Start-ups urged to prepare for NAB-style marketing success

Start-ups have been warned to prepare for an influx of customers if they choose to run a NAB-style aggressive marketing campaigns.

 

Jo Macdermott, founder and director of Next Marketing, says start-ups who succeed in their sales campaigns must be equipped to deal with a sudden wave of interest in their brand by considering short-term strategies such as outsourcing.

 

Macdermott’s comments come in light of recent claims by NAB that its controversial “Break up with your bank” campaign has led to a 20% increase in transaction accounts in addition to a 50% increase in credit card applications.

 

Speaking at a function on Wednesday, NAB chief executive Cameron Clyne said NAB customers are already seeing the benefits of banking with “the most competitive bank on standard variable rates”.

 

According to Clyne, the NAB campaign has also led to a 35% increase in mortgage enquiries, and a 45% in mortgage re-finance applications from the customers of other banks wanting to switch to NAB.

 

This compares with ANZ – the only bank not to launch a campaign in response to NAB’s “breakup” pledge – which has admitted many of its customers have switched to other banks after it dropped its mortgage exit fees.

 

As NAB deals with the sudden influx of customers, Macdermott says start-ups should be wary of going down the same path.

 

“This is very topical at the moment, particularly as group-buying sites such as Cudo and Daily Deals are seeing small businesses go from one extreme to the other – from no customers to too many customers,” Macdermott says.

 

“One of my clients is the owner and operator of a hairdressing salon.
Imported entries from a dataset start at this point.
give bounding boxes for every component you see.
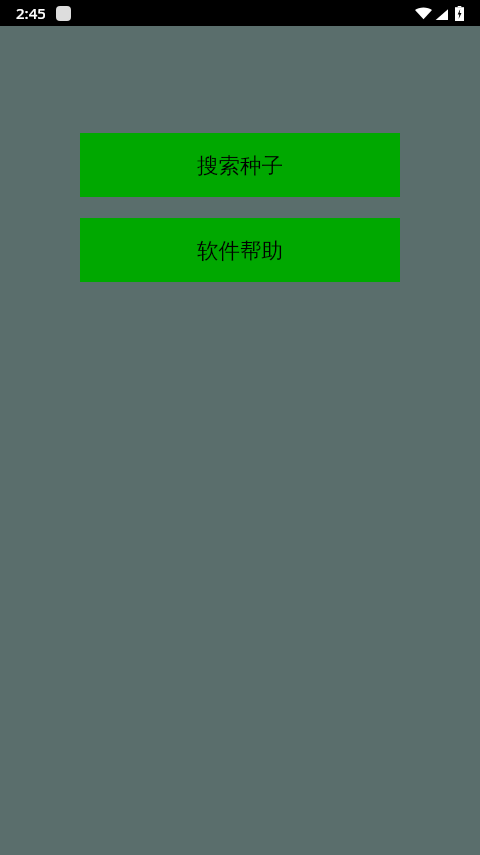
button[interactable]: 软件帮助	[80, 218, 400, 282]
button[interactable]: 搜索种子	[80, 133, 400, 197]
staticText: 软件帮助	[197, 237, 283, 264]
staticText: 搜索种子	[197, 152, 283, 179]
other: Battery charging	[455, 6, 464, 21]
staticText: 2:45	[16, 3, 46, 23]
other: Screenshot notification	[56, 6, 71, 21]
other: Mobile signal	[435, 8, 448, 21]
other: Wi-Fi signal	[415, 6, 432, 20]
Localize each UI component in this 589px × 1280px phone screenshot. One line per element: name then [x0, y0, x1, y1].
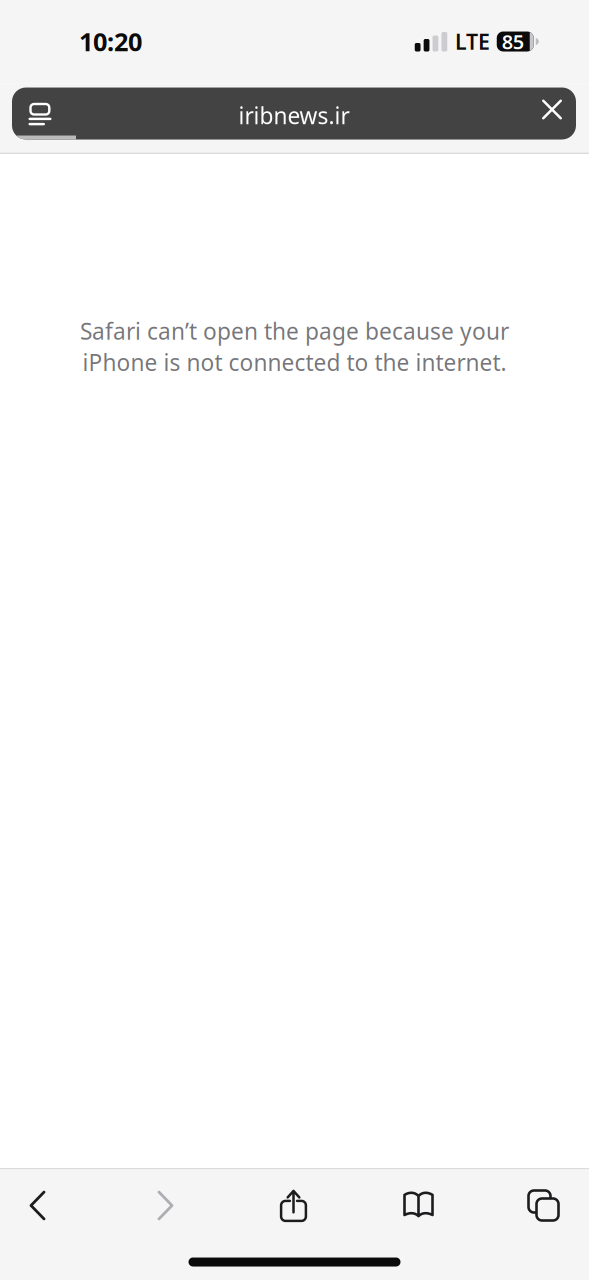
- staticText: Safari can’t open the page because your: [80, 316, 509, 346]
- button[interactable]: Bookmarks: [380, 1170, 456, 1242]
- button[interactable]: Page settings: [12, 88, 68, 140]
- staticText: iribnews.ir: [238, 100, 350, 130]
- button[interactable]: Share: [256, 1170, 332, 1242]
- staticText: iPhone is not connected to the internet.: [82, 347, 506, 377]
- button[interactable]: Tabs: [506, 1170, 582, 1242]
- button[interactable]: Stop loading: [528, 88, 576, 140]
- button[interactable]: Back: [0, 1170, 76, 1242]
- staticText: LTE: [455, 27, 490, 56]
- staticText: 10:20: [79, 25, 142, 58]
- staticText: 85: [502, 28, 524, 55]
- button[interactable]: Forward: [128, 1170, 204, 1242]
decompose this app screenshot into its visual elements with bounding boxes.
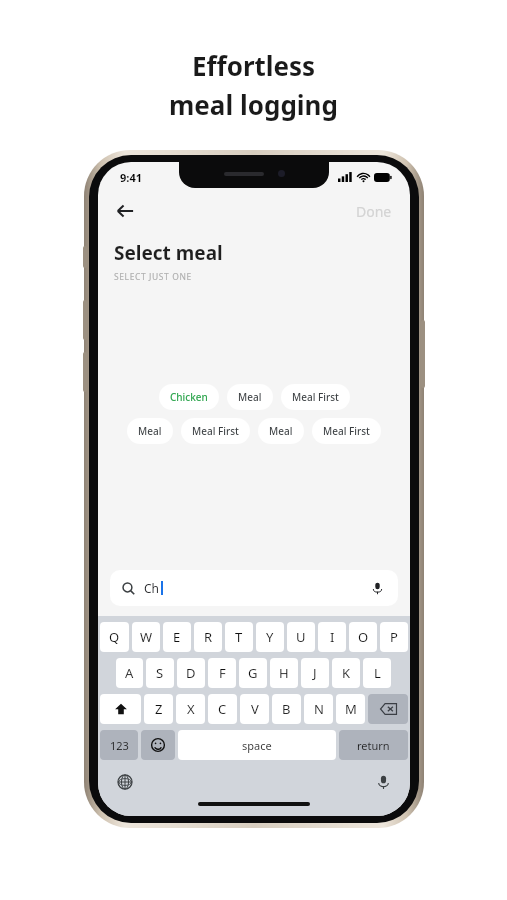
button[interactable]: space [178, 730, 336, 760]
staticText: space [242, 738, 272, 753]
button[interactable]: Emoji [141, 730, 175, 760]
button[interactable]: M [336, 694, 365, 724]
staticText: X [187, 700, 195, 718]
staticText: Meal [269, 424, 293, 438]
button[interactable]: G [239, 658, 267, 688]
button[interactable]: Meal First [312, 418, 381, 444]
button[interactable]: C [208, 694, 237, 724]
button[interactable]: O [349, 622, 377, 652]
button[interactable]: E [163, 622, 191, 652]
staticText: SELECT JUST ONE [114, 271, 192, 283]
button[interactable]: Voice search [368, 579, 386, 597]
button[interactable]: L [363, 658, 391, 688]
button[interactable]: return [339, 730, 408, 760]
staticText: U [296, 628, 306, 646]
button[interactable]: Back [106, 192, 144, 230]
staticText: J [313, 664, 317, 682]
staticText: N [314, 700, 324, 718]
button[interactable]: S [146, 658, 174, 688]
button[interactable]: X [176, 694, 205, 724]
button[interactable]: Meal First [281, 384, 350, 410]
staticText: B [282, 700, 291, 718]
button[interactable]: N [304, 694, 333, 724]
staticText: L [374, 664, 381, 682]
button[interactable]: Chicken [159, 384, 219, 410]
staticText: Meal First [192, 424, 239, 438]
staticText: W [140, 628, 153, 646]
staticText: Meal First [323, 424, 370, 438]
staticText: I [330, 628, 335, 646]
button[interactable]: Y [256, 622, 284, 652]
staticText: D [186, 664, 196, 682]
staticText: Effortless [192, 48, 316, 83]
staticText: 123 [110, 738, 129, 753]
button[interactable]: Q [100, 622, 129, 652]
button[interactable]: Meal [227, 384, 273, 410]
staticText: P [390, 628, 398, 646]
staticText: Meal First [292, 390, 339, 404]
button[interactable]: P [380, 622, 408, 652]
staticText: T [235, 628, 243, 646]
button[interactable]: W [132, 622, 160, 652]
staticText: K [342, 664, 351, 682]
staticText: 9:41 [120, 170, 142, 185]
staticText: Ch [144, 580, 160, 596]
button[interactable]: D [177, 658, 205, 688]
staticText: Select meal [114, 240, 223, 266]
button[interactable]: R [194, 622, 222, 652]
staticText: Chicken [170, 390, 208, 404]
button[interactable]: I [318, 622, 346, 652]
staticText: R [204, 628, 213, 646]
button[interactable]: Dictation [372, 771, 394, 793]
staticText: V [251, 700, 259, 718]
staticText: O [358, 628, 369, 646]
button[interactable]: Done [352, 198, 396, 225]
button[interactable]: Delete [368, 694, 408, 724]
button[interactable]: Z [144, 694, 173, 724]
staticText: M [345, 700, 357, 718]
button[interactable]: Change keyboard [114, 771, 136, 793]
staticText: Meal [138, 424, 162, 438]
button[interactable]: T [225, 622, 253, 652]
button[interactable]: U [287, 622, 315, 652]
button[interactable]: H [270, 658, 298, 688]
staticText: E [173, 628, 181, 646]
button[interactable]: Ch [110, 570, 398, 606]
staticText: Meal [238, 390, 262, 404]
button[interactable]: Meal [258, 418, 304, 444]
button[interactable]: Meal First [181, 418, 250, 444]
staticText: G [248, 664, 258, 682]
staticText: Y [266, 628, 274, 646]
button[interactable]: A [116, 658, 143, 688]
button[interactable]: B [272, 694, 301, 724]
button[interactable]: Shift [100, 694, 141, 724]
button[interactable]: K [332, 658, 360, 688]
staticText: Q [109, 628, 120, 646]
staticText: return [357, 738, 390, 753]
staticText: A [125, 664, 134, 682]
button[interactable]: F [208, 658, 236, 688]
button[interactable]: Meal [127, 418, 173, 444]
staticText: H [279, 664, 289, 682]
button[interactable]: J [301, 658, 329, 688]
staticText: C [218, 700, 227, 718]
staticText: Done [356, 202, 392, 221]
button[interactable]: V [240, 694, 269, 724]
staticText: meal logging [169, 87, 338, 122]
staticText: S [156, 664, 164, 682]
staticText: F [219, 664, 226, 682]
button[interactable]: 123 [100, 730, 138, 760]
staticText: Z [155, 700, 163, 718]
She did a Scoupon deal and went from having lots of availability to none in a matter of 48 hours.”

 

Macdermott suggested her client introduce some systems to cope with increased demand, namely short-term outsourcing.

 

“[My client] is the person who takes the bookings [in addition to managing the business] so I suggested she hire someone to answer the phone; a virtual assistant to take down people’s names and give them some background information on the different treatments available,” she says.

 

According to Macdermott, outsourcing is an ideal solution to a surge in demand because it provides the business owner with a “beginning and end point”.

 

“There are lots of different ways of coping with increased phone calls, website inquires, etc. Have two or three strategies that you can click into depending on scenario A, B or C,” she says.

 

Macdermott says if small businesses fail to introduce any strategies to cope with increased demand, they run the risk of having the opposite effect by losing customers rather than gaining them.

 

“Having too many customers is more detrimental to a small business than not enough. With too customers, you’re running on a treadmill. Treadmills are dangerous… You have to have the capacity there to act upon,” she says.